- WORK TO BE COMPLETED
What are the lines from the one containing "2026年6月 (3)" through the last line of the records below? Return them exactly, leaving out pictures.
*** SUPPLIED RECORDS ***
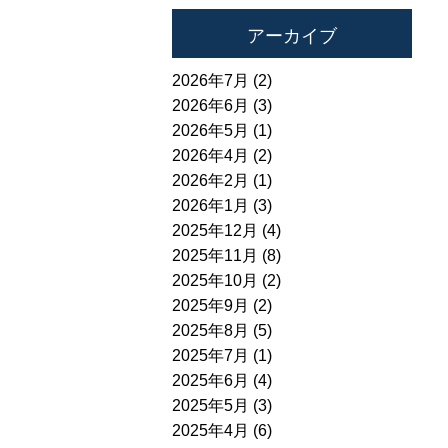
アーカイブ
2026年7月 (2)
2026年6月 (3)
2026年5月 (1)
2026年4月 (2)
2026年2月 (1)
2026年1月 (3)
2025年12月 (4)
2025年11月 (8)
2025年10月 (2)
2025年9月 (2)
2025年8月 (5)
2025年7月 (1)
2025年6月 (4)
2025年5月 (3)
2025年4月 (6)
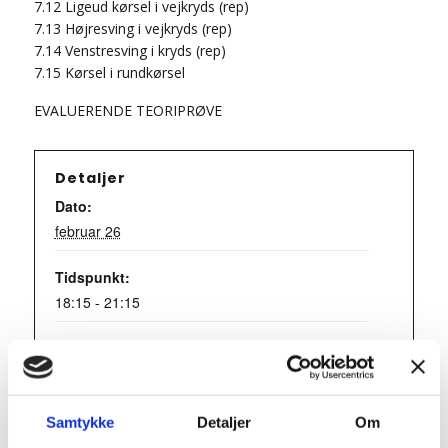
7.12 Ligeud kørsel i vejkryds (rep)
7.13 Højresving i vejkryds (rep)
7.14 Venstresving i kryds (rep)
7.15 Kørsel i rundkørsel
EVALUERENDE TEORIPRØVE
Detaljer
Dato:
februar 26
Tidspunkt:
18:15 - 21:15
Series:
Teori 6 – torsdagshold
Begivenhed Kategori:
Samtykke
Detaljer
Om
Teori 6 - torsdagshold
*** End of SUPPLIED RECORDS ***
- TASK ANSWER
2026年6月 (3)
2026年5月 (1)
2026年4月 (2)
2026年2月 (1)
2026年1月 (3)
2025年12月 (4)
2025年11月 (8)
2025年10月 (2)
2025年9月 (2)
2025年8月 (5)
2025年7月 (1)
2025年6月 (4)
2025年5月 (3)
2025年4月 (6)
7.12 Ligeud kørsel i vejkryds (rep)
7.13 Højresving i vejkryds (rep)
7.14 Venstresving i kryds (rep)
7.15 Kørsel i rundkørsel
EVALUERENDE TEORIPRØVE
Detaljer
Dato:
februar 26
Tidspunkt:
18:15 - 21:15
Series:
Teori 6 – torsdagshold
Begivenhed Kategori:
Samtykke
Detaljer
Om
Teori 6 - torsdagshold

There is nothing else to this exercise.